• EXERCISE INPUTS:
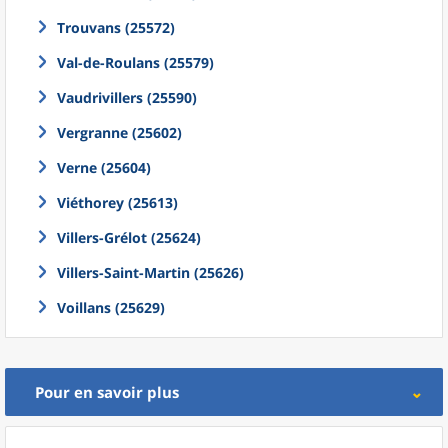
Trouvans (25572)
Val-de-Roulans (25579)
Vaudrivillers (25590)
Vergranne (25602)
Verne (25604)
Viéthorey (25613)
Villers-Grélot (25624)
Villers-Saint-Martin (25626)
Voillans (25629)
Pour en savoir plus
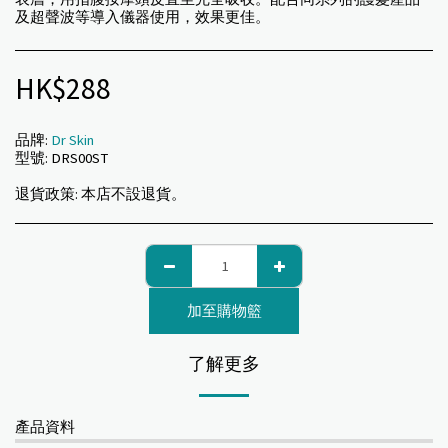
及超聲波等導入儀器使用，效果更佳。
HK$
288
品牌:
Dr Skin
型號:
DRS00ST
退貨政策:
本店不設退貨。
加至購物籃
了解更多
產品資料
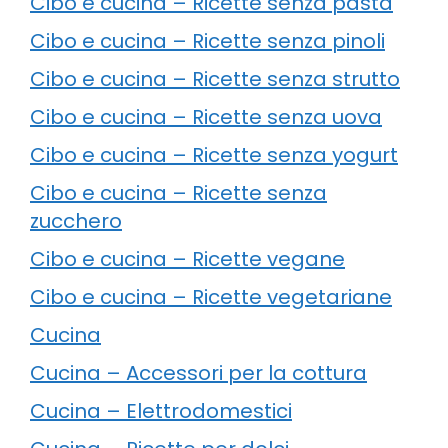
Cibo e cucina – Ricette senza pasta
Cibo e cucina – Ricette senza pinoli
Cibo e cucina – Ricette senza strutto
Cibo e cucina – Ricette senza uova
Cibo e cucina – Ricette senza yogurt
Cibo e cucina – Ricette senza
zucchero
Cibo e cucina – Ricette vegane
Cibo e cucina – Ricette vegetariane
Cucina
Cucina – Accessori per la cottura
Cucina – Elettrodomestici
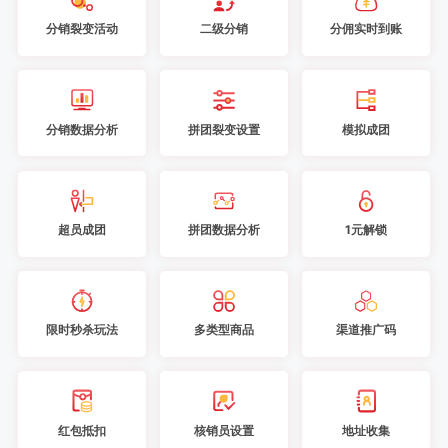
分销裂变活动
二级分销
分佣实时到账
分销数据分析
拼团裂变设置
模拟成团
超员成团
拼团数据分析
1元解锁
限时秒杀玩法
多类型商品
渠道推广码
红包抵扣
核销员设置
地址收集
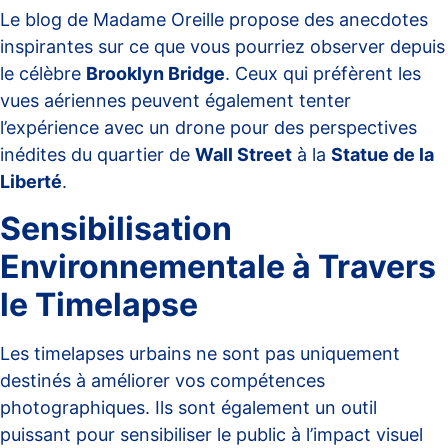
Le
blog de Madame Oreille
propose des anecdotes
inspirantes sur ce que vous pourriez observer depuis
le célèbre
Brooklyn Bridge
. Ceux qui préfèrent les
vues aériennes peuvent également tenter
l’expérience avec un drone pour des perspectives
inédites du quartier de
Wall Street
à la
Statue de la
Liberté
.
Sensibilisation
Environnementale à Travers
le Timelapse
Les timelapses urbains ne sont pas uniquement
destinés à améliorer vos compétences
photographiques. Ils sont également un outil
puissant pour sensibiliser le public à l’impact visuel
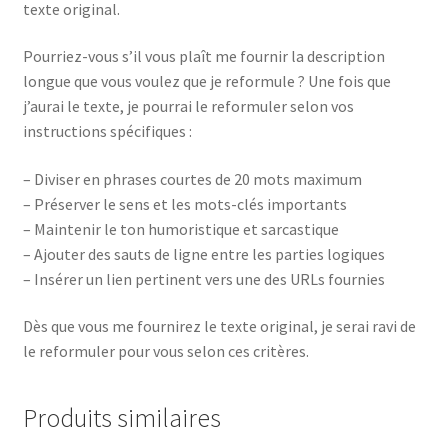
texte original.
Pourriez-vous s’il vous plaît me fournir la description
longue que vous voulez que je reformule ? Une fois que
j’aurai le texte, je pourrai le reformuler selon vos
instructions spécifiques :
– Diviser en phrases courtes de 20 mots maximum
– Préserver le sens et les mots-clés importants
– Maintenir le ton humoristique et sarcastique
– Ajouter des sauts de ligne entre les parties logiques
– Insérer un lien pertinent vers une des URLs fournies
Dès que vous me fournirez le texte original, je serai ravi de
le reformuler pour vous selon ces critères.
Produits similaires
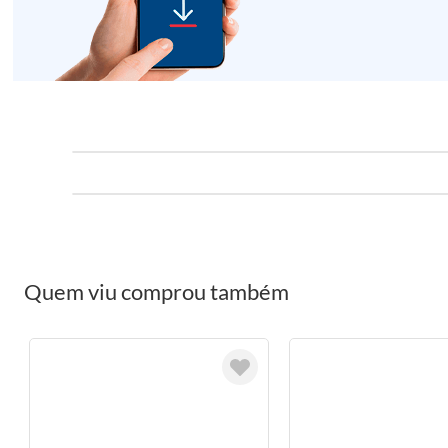
Quem viu comprou também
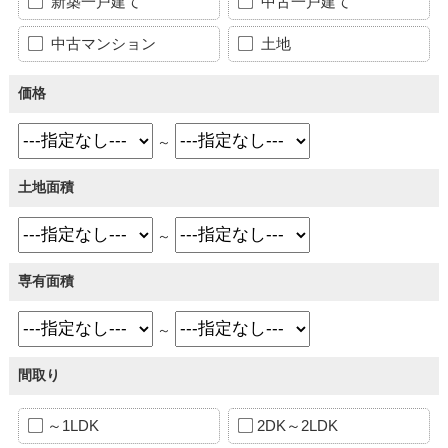
新築一戸建て
中古一戸建て
中古マンション
土地
価格
～
土地面積
～
専有面積
～
間取り
～1LDK
2DK～2LDK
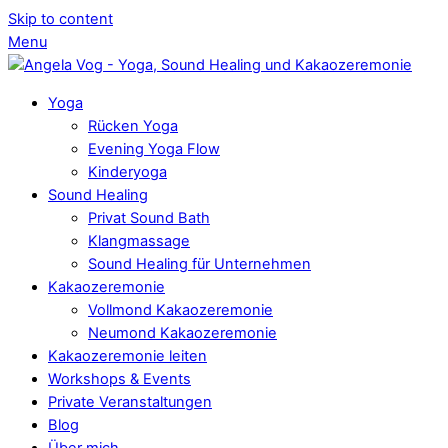
Skip to content
Menu
Yoga
Rücken Yoga
Evening Yoga Flow
Kinderyoga
Sound Healing
Privat Sound Bath
Klangmassage
Sound Healing für Unternehmen
Kakaozeremonie
Vollmond Kakaozeremonie
Neumond Kakaozeremonie
Kakaozeremonie leiten
Workshops & Events
Private Veranstaltungen
Blog
Über mich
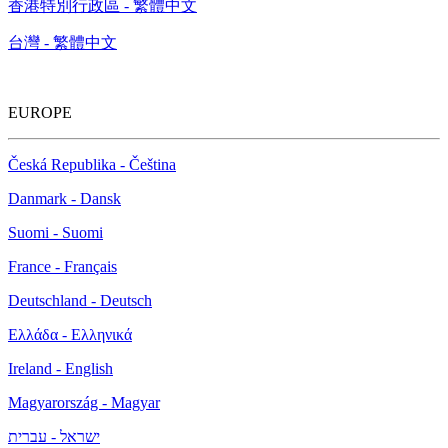
香港特別行政區 - 繁體中文
台灣 - 繁體中文
EUROPE
Česká Republika - Čeština
Danmark - Dansk
Suomi - Suomi
France - Français
Deutschland - Deutsch
Ελλάδα - Ελληνικά
Ireland - English
Magyarország - Magyar
ישראל - עברית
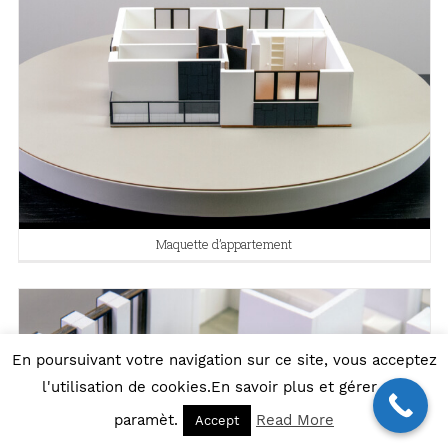
Maquette d’appartement
En poursuivant votre navigation sur ce site, vous acceptez
l'utilisation de cookies.En savoir plus et gérer ces
paramèt.
Read More
Accept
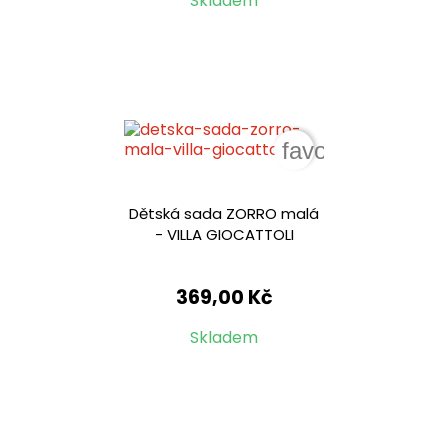
Skladem
favorite_border
Dětská sada ZORRO malá
- VILLA GIOCATTOLI
369,00 Kč
Skladem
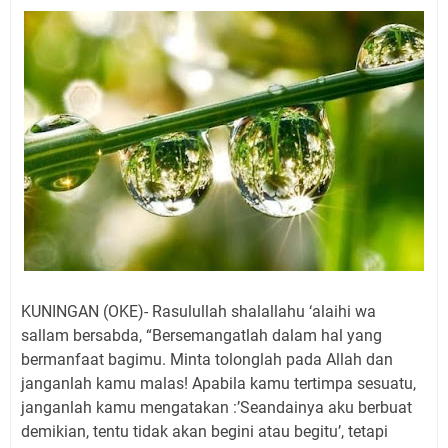
Jadwal Salat Wilayah Kuningan Jumat 7 Agustus 2026
Nobar Final Piala Presiden 2026 Bersama Kebo Bule
Sangat Seru
Warga Mulai Kesulitan Air Bersih Akibat Kekeringan,
Polres Kuningan dan PAM Tirta Kamuning Salurakan
12 Ribu Liter
Uniku Jadi Tuan Rumah Pendampingan Penyusunan
Dokumen SPMI
Sudahkah Kita Merdeka Dari Hawa Nafsu?
Info Sembako di Pasar Kepuh Kuningan Kamis 6
Agustus 2026, Daging Naik, Telur Turun
Agenda Kegiatan Bupati Kuningan Jumat 7 Agustus
2026 Ada Tiga, Tapi yang Bakal Dihadiri Hanya Satu
KUNINGAN (OKE)- Rasulullah shalallahu ‘alaihi wa
Ini Empat Lokasi Samsat Keliling Kuningan Jumat 7
sallam bersabda, “Bersemangatlah dalam hal yang
Agustus 2026
bermanfaat bagimu. Minta tolonglah pada Allah dan
janganlah kamu malas! Apabila kamu tertimpa sesuatu,
janganlah kamu mengatakan :’Seandainya aku berbuat
demikian, tentu tidak akan begini atau begitu’, tetapi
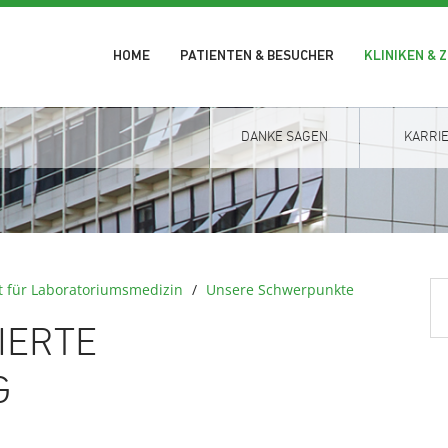
HOME
PATIENTEN & BESUCHER
KLINIKEN & 
DANKE SAGEN
KARRI
ut für Laboratoriumsmedizin
/
Unsere Schwerpunkte
IERTE
G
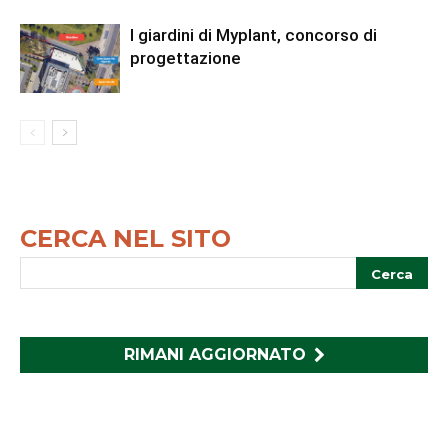
I giardini di Myplant, concorso di
progettazione
CERCA NEL SITO
RIMANI AGGIORNATO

• EXERCISE INSTRUCTIONS:
Repeat all the data as it stands, dropping any images it holds.

• RESPONSE:
Trouvans (25572)
Val-de-Roulans (25579)
Vaudrivillers (25590)
Vergranne (25602)
Verne (25604)
Viéthorey (25613)
Villers-Grélot (25624)
Villers-Saint-Martin (25626)
Voillans (25629)
Pour en savoir plus
及超聲波等導入儀器使用，效果更佳。
HK$
288
品牌:
Dr Skin
型號:
DRS00ST
退貨政策:
本店不設退貨。
加至購物籃
了解更多
產品資料
Cibo e cucina – Ricette senza pasta
Cibo e cucina – Ricette senza pinoli
Cibo e cucina – Ricette senza strutto
Cibo e cucina – Ricette senza uova
Cibo e cucina – Ricette senza yogurt
Cibo e cucina – Ricette senza
zucchero
Cibo e cucina – Ricette vegane
Cibo e cucina – Ricette vegetariane
Cucina
Cucina – Accessori per la cottura
Cucina – Elettrodomestici
分销裂变活动
二级分销
分佣实时到账
分销数据分析
拼团裂变设置
模拟成团
超员成团
拼团数据分析
1元解锁
限时秒杀玩法
多类型商品
渠道推广码
红包抵扣
核销员设置
地址收集
Le
blog de Madame Oreille
propose des anecdotes
inspirantes sur ce que vous pourriez observer depuis
le célèbre
Brooklyn Bridge
. Ceux qui préfèrent les
vues aériennes peuvent également tenter
l’expérience avec un drone pour des perspectives
inédites du quartier de
Wall Street
à la
Statue de la
Liberté
.
Sensibilisation
Environnementale à Travers
le Timelapse
Les timelapses urbains ne sont pas uniquement
destinés à améliorer vos compétences
photographiques. Ils sont également un outil
puissant pour sensibiliser le public à l’impact visuel
texte original.
Pourriez-vous s’il vous plaît me fournir la description
longue que vous voulez que je reformule ? Une fois que
j’aurai le texte, je pourrai le reformuler selon vos
instructions spécifiques :
– Diviser en phrases courtes de 20 mots maximum
– Préserver le sens et les mots-clés importants
– Maintenir le ton humoristique et sarcastique
– Ajouter des sauts de ligne entre les parties logiques
– Insérer un lien pertinent vers une des URLs fournies
Dès que vous me fournirez le texte original, je serai ravi de
le reformuler pour vous selon ces critères.
Produits similaires
Quem viu comprou também
新築一戸建て
中古一戸建て
中古マンション
土地
価格
～
土地面積
～
専有面積
～
間取り
～1LDK
2DK～2LDK
Skip to content
Menu
Yoga
Rücken Yoga
Evening Yoga Flow
Kinderyoga
Sound Healing
Privat Sound Bath
Klangmassage
Sound Healing für Unternehmen
Kakaozeremonie
Vollmond Kakaozeremonie
Neumond Kakaozeremonie
Kakaozeremonie leiten
Workshops & Events
Private Veranstaltungen
Blog
Über mich
香港特別行政區 - 繁體中文
台灣 - 繁體中文
EUROPE
Česká Republika - Čeština
Danmark - Dansk
Suomi - Suomi
France - Français
Deutschland - Deutsch
Ελλάδα - Ελληνικά
Ireland - English
Magyarország - Magyar
ישראל - עברית
Maquette d’appartement
En poursuivant votre navigation sur ce site, vous acceptez
l'utilisation de cookies.En savoir plus et gérer ces
paramèt.
Read More
Accept
Skladem
favorite_border
Dětská sada ZORRO malá
- VILLA GIOCATTOLI
369,00 Kč
Skladem
Jadwal Salat Wilayah Kuningan Jumat 7 Agustus 2026
Nobar Final Piala Presiden 2026 Bersama Kebo Bule
Sangat Seru
Warga Mulai Kesulitan Air Bersih Akibat Kekeringan,
Polres Kuningan dan PAM Tirta Kamuning Salurakan
12 Ribu Liter
Uniku Jadi Tuan Rumah Pendampingan Penyusunan
Dokumen SPMI
Sudahkah Kita Merdeka Dari Hawa Nafsu?
Info Sembako di Pasar Kepuh Kuningan Kamis 6
Agustus 2026, Daging Naik, Telur Turun
Agenda Kegiatan Bupati Kuningan Jumat 7 Agustus
2026 Ada Tiga, Tapi yang Bakal Dihadiri Hanya Satu
KUNINGAN (OKE)- Rasulullah shalallahu ‘alaihi wa
Ini Empat Lokasi Samsat Keliling Kuningan Jumat 7
sallam bersabda, “Bersemangatlah dalam hal yang
Agustus 2026
bermanfaat bagimu. Minta tolonglah pada Allah dan
janganlah kamu malas! Apabila kamu tertimpa sesuatu,
janganlah kamu mengatakan :’Seandainya aku berbuat
demikian, tentu tidak akan begini atau begitu’, tetapi
HOME
PATIENTEN & BESUCHER
KLINIKEN & 
DANKE SAGEN
KARRI
ut für Laboratoriumsmedizin
/
Unsere Schwerpunkte
IERTE
G
I giardini di Myplant, concorso di
progettazione
CERCA NEL SITO
RIMANI AGGIORNATO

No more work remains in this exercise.